South Carolina jury weighs case against ex-cop who killed motorist

By Harriet McLeod

CHARLESTON, S.C. (Reuters) - Jurors deliberated for a second day on Thursday on a murder charge against a white former South Carolina police officer accused of fatally shooting a fleeing black motorist last year, and activists vowed to protest if they disagreed with the verdict.

Ex-North Charleston patrolman Michael Slager, 35, faces up to life in prison if found guilty of murder in the death of 50-year-old Walter Scott in April 2015.

A guilty verdict for a lesser charge of voluntary manslaughter would carry between two and 30 years behind bars.

Organizers for civil rights groups told Reuters that an acquittal would prompt demonstrations.

"We won't sit idly by," said James Johnson, state director for the National Action Network in South Carolina.

The jury of 11 white people and 1 black person will decide Slager's fate in a case that gained widespread attention after a bystander's cellphone video footage of the officer shooting at Scott's back was made public.

The video added fuel to a national debate over the use of force by U.S. law enforcement against minorities in the wake of police killings of black men in cities including New York, Baltimore and Ferguson, Missouri.

Jurors, who viewed the video multiple times and heard testimony from dozens of witnesses during the trial in state court in Charleston over the past month, began deliberating Wednesday evening.

On Thursday afternoon, they requested transcripts of the testimony given by Slager and the chief investigator on the case.

Slager told jurors earlier this week that Scott ran after being pulled over for a broken brake light and resisted the patrolman's orders to stop.

Prosecutors said Scott likely fled because he was behind on child support payments and feared arrest.

Scott was not armed, but Slager's lawyers said the officer did not know that at the time of the confrontation.

Slager said Scott grabbed his stun gun as the two men scuffled.

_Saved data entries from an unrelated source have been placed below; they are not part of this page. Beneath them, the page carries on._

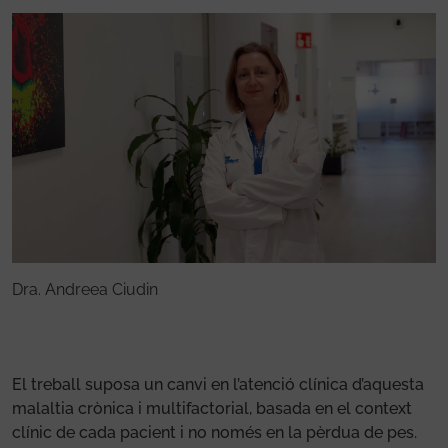
Dra. Andreea Ciudin
D
El treball suposa un canvi en l’atenció clínica d’aquesta
malaltia crònica i multifactorial, basada en el context
clínic de cada pacient i no només en la pèrdua de pes.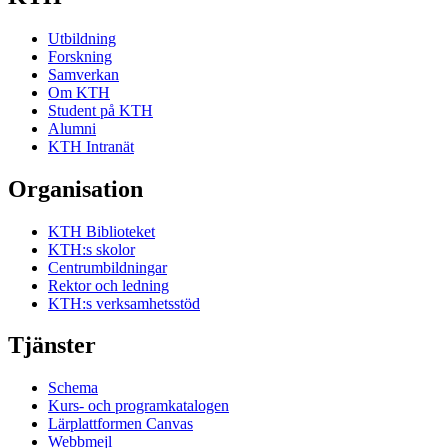
Utbildning
Forskning
Samverkan
Om KTH
Student på KTH
Alumni
KTH Intranät
Organisation
KTH Biblioteket
KTH:s skolor
Centrumbildningar
Rektor och ledning
KTH:s verksamhetsstöd
Tjänster
Schema
Kurs- och programkatalogen
Lärplattformen Canvas
Webbmejl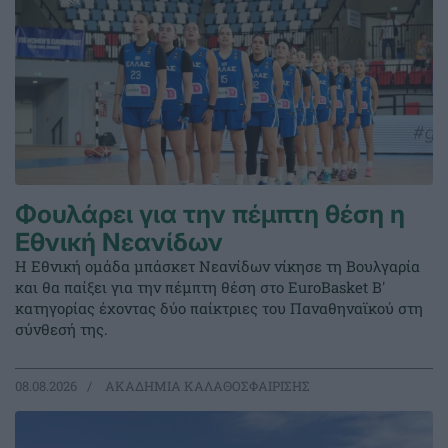
Φουλάρει για την πέμπτη θέση η
Εθνική Νεανίδων
Η Εθνική ομάδα μπάσκετ Νεανίδων νίκησε τη Βουλγαρία
και θα παίξει για την πέμπτη θέση στο EuroBasket Β'
κατηγορίας έχοντας δύο παίκτριες του Παναθηναϊκού στη
σύνθεσή της.
08.08.2026
ΑΚΑΔΗΜΙΑ ΚΑΛΑΘΟΣΦΑΙΡΙΣΗΣ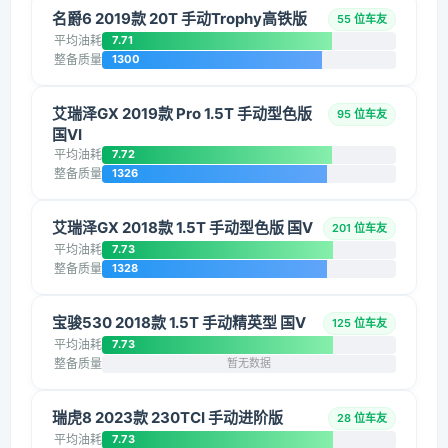
名爵6 2019款 20T 手动Trophy高铁版
55 位车友
平均油耗
7.71
整备质量
1300
艾瑞泽GX 2019款 Pro 1.5T 手动型色版
95 位车友
国VI
平均油耗
7.72
整备质量
1326
艾瑞泽GX 2018款 1.5T 手动型色版 国V
201 位车友
平均油耗
7.73
整备质量
1328
宝骏530 2018款 1.5T 手动精英型 国V
125 位车友
平均油耗
7.73
整备质量
暂无数据
瑞虎8 2023款 230TCI 手动进阶版
28 位车友
平均油耗
7.73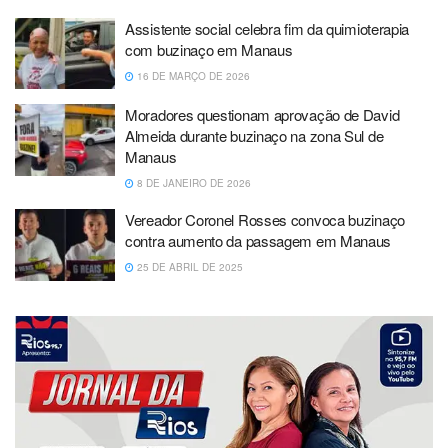
Assistente social celebra fim da quimioterapia
com buzinaço em Manaus
16 DE MARÇO DE 2026
Moradores questionam aprovação de David
Almeida durante buzinaço na zona Sul de
Manaus
8 DE JANEIRO DE 2026
Vereador Coronel Rosses convoca buzinaço
contra aumento da passagem em Manaus
25 DE ABRIL DE 2025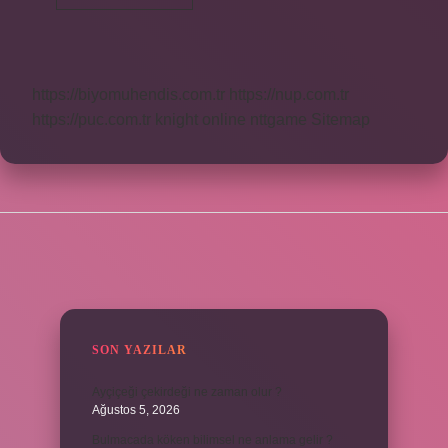
Ne
Denir
https://biyomuhendis.com.tr
https://nup.com.tr
https://puc.com.tr
knight online
nttgame
Sitemap
SIDEBAR
SON YAZILAR
Ayçiçeği çekirdeği ne zaman olur ?
Ağustos 5, 2026
Bulmacada köken bilimsel ne anlama gelir ?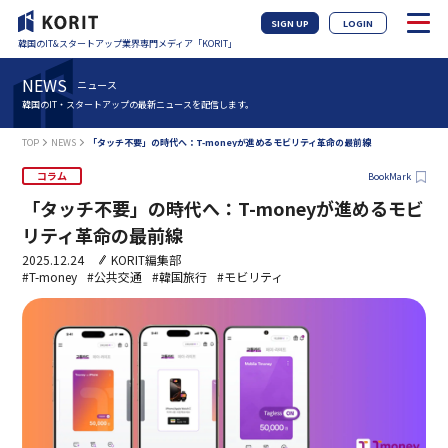
SIGN UP
LOGIN
韓国のIT&スタートアップ業界専門メディア「KORIT」
NEWS
ニュース
韓国のIT・スタートアップの最新ニュースを配信します。
TOP
NEWS
「タッチ不要」の時代へ：T-moneyが進めるモビリティ革命の最前線
コラム
BookMark
「タッチ不要」の時代へ：T-moneyが進めるモビ
リティ革命の最前線
2025.12.24
KORIT編集部
#T-money
#公共交通
#韓国旅行
#モビリティ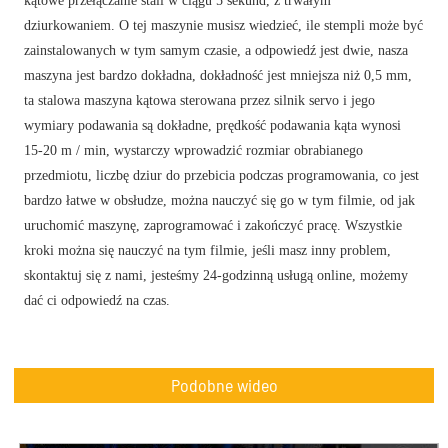
kątowe przełączanie stali w ciągu 5 sekund, z trwałym
dziurkowaniem. O tej maszynie musisz wiedzieć, ile stempli może być
zainstalowanych w tym samym czasie, a odpowiedź jest dwie, nasza
maszyna jest bardzo dokładna, dokładność jest mniejsza niż 0,5 mm,
ta stalowa maszyna kątowa sterowana przez silnik servo i jego
wymiary podawania są dokładne, prędkość podawania kąta wynosi
15-20 m / min, wystarczy wprowadzić rozmiar obrabianego
przedmiotu, liczbę dziur do przebicia podczas programowania, co jest
bardzo łatwe w obsłudze, można nauczyć się go w tym filmie, od jak
uruchomić maszynę, zaprogramować i zakończyć pracę. Wszystkie
kroki można się nauczyć na tym filmie, jeśli masz inny problem,
skontaktuj się z nami, jesteśmy 24-godzinną usługą online, możemy
dać ci odpowiedź na czas.
Podobne wideo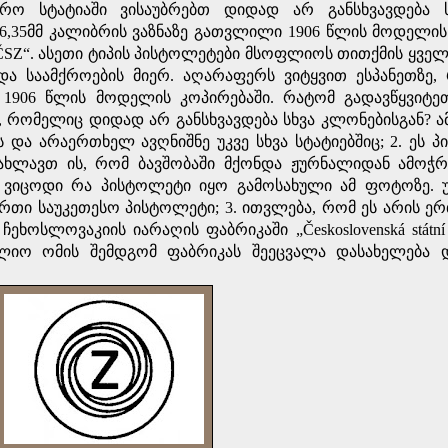
რო სტატიაში ვისაუბრებთ დიდად არ განსხვავდება ს
ს 6,35მმ კალიბრის ვაზნაზე გათვლილი 1906 წლის მოდელის 
ČSZ“. ასეთი ტიპის პისტოლეტები მსოფლიოს თითქმის ყველ
და საამქროების მიერ. აღარაფერს ვიტყვით ესპანეთზე
 1906 წლის მოდელის კოპირებაში. რატომ გადავწყვიტეთ
, რომელიც დიდად არ განსხვავდება სხვა კლონებისგან? ამ
ს და არაერთხელ ავღნიშნე უკვე სხვა სტატიებშიც; 2. ეს 
ი გახლავთ ის, რომ ბავშობაში მქონდა ჟურნალიდან ამოჭ
ი ვიცოდი რა პისტოლეტი იყო გამოსახული ამ ფოტოზე.
ერთი საუკეთესო პისტოლეტი; 3. ითვლება, რომ ეს არის 
ოსლოვაკიის იარაღის ფაბრიკაში „Československá státní z
 მსოფლიო ომის შემდგომ ფაბრიკას შეეცვალა დასახელება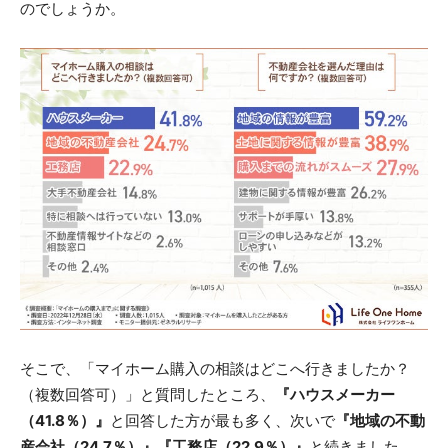
のでしょうか。
そこで、「マイホーム購入の相談はどこへ行きましたか？
（複数回答可）」と質問したところ、
『ハウスメーカー
（41.8％）』
と回答した方が最も多く、次いで
『地域の不動
産会社（24.7％）』『工務店（22.9％）』
と続きました。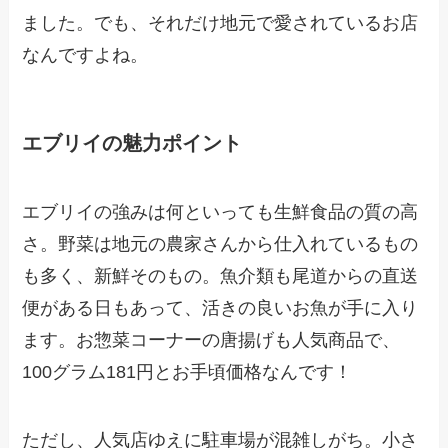
ました。でも、それだけ地元で愛されているお店
なんですよね。
エブリイの魅力ポイント
エブリイの強みは何といっても生鮮食品の質の高
さ。野菜は地元の農家さんから仕入れているもの
も多く、新鮮そのもの。魚介類も尾道からの直送
便がある日もあって、活きの良いお魚が手に入り
ます。お惣菜コーナーの唐揚げも人気商品で、
100グラム181円とお手頃価格なんです！
ただし、人気店ゆえに駐車場が混雑しがち。小さ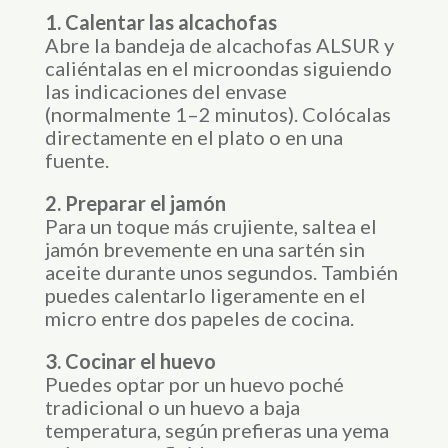
1. Calentar las alcachofas
Abre la bandeja de alcachofas ALSUR y
caliéntalas en el microondas siguiendo
las indicaciones del envase
(normalmente 1–2 minutos). Colócalas
directamente en el plato o en una
fuente.
2. Preparar el jamón
Para un toque más crujiente, saltea el
jamón brevemente en una sartén sin
aceite durante unos segundos. También
puedes calentarlo ligeramente en el
micro entre dos papeles de cocina.
3. Cocinar el huevo
Puedes optar por un huevo poché
tradicional o un huevo a baja
temperatura, según prefieras una yema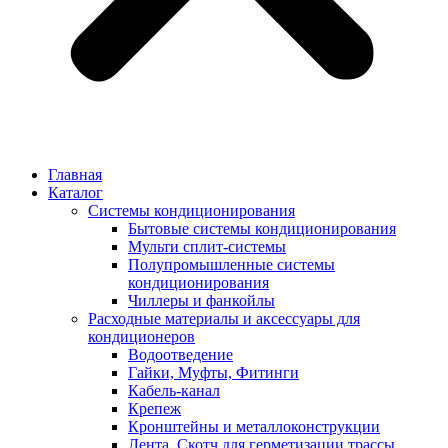
Главная
Каталог
Системы кондиционирования
Бытовые системы кондиционирования
Мульти сплит-системы
Полупромышленные системы
кондиционирования
Чиллеры и фанкойлы
Расходные материалы и аксессуары для
кондиционеров
Водоотведение
Гайки, Муфты, Фитинги
Кабель-канал
Крепеж
Кронштейны и металлоконструкции
Лента, Скотч для герметизации трассы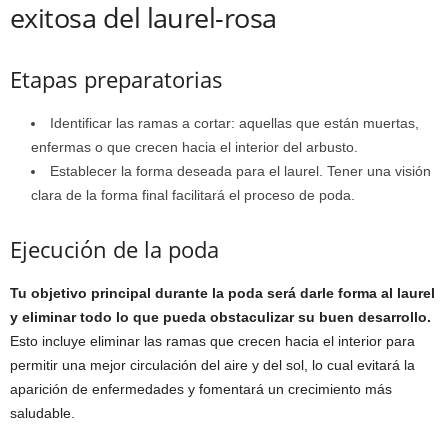
exitosa del laurel-rosa
Etapas preparatorias
Identificar las ramas a cortar: aquellas que están muertas,
enfermas o que crecen hacia el interior del arbusto.
Establecer la forma deseada para el laurel. Tener una visión
clara de la forma final facilitará el proceso de poda.
Ejecución de la poda
Tu objetivo principal durante la poda será darle forma al laurel
y eliminar todo lo que pueda obstaculizar su buen desarrollo.
Esto incluye eliminar las ramas que crecen hacia el interior para
permitir una mejor circulación del aire y del sol, lo cual evitará la
aparición de enfermedades y fomentará un crecimiento más
saludable.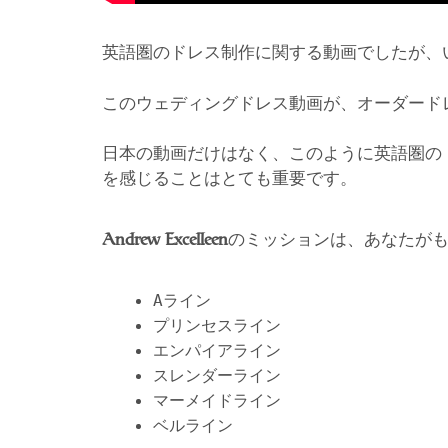
英語圏のドレス制作に関する動画でしたが、
このウェディングドレス動画が、オーダード
日本の動画だけはなく、このように英語圏の
を感じることはとても重要です。
のミッションは、あなたが
Andrew Excelleen
Aライン
プリンセスライン
エンパイアライン
スレンダーライン
マーメイドライン
ベルライン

Feeling "total fear," Slager said he pulled out his gun and opened fire until he had stopped the threat.

Prosecutors argued that the video proved Slager was not in danger when he fired eight shots at the fleeing Scott, hitting him with five bullets.

Outside the Charleston County Judicial Center on Thursday, where television crews, police, chaplains and bystanders waited for a verdict, Anthony Scott, brother of Walter Scott, offered his view on the trial.

"It's gonna be okay," he said. "If it's not okay, we're not done."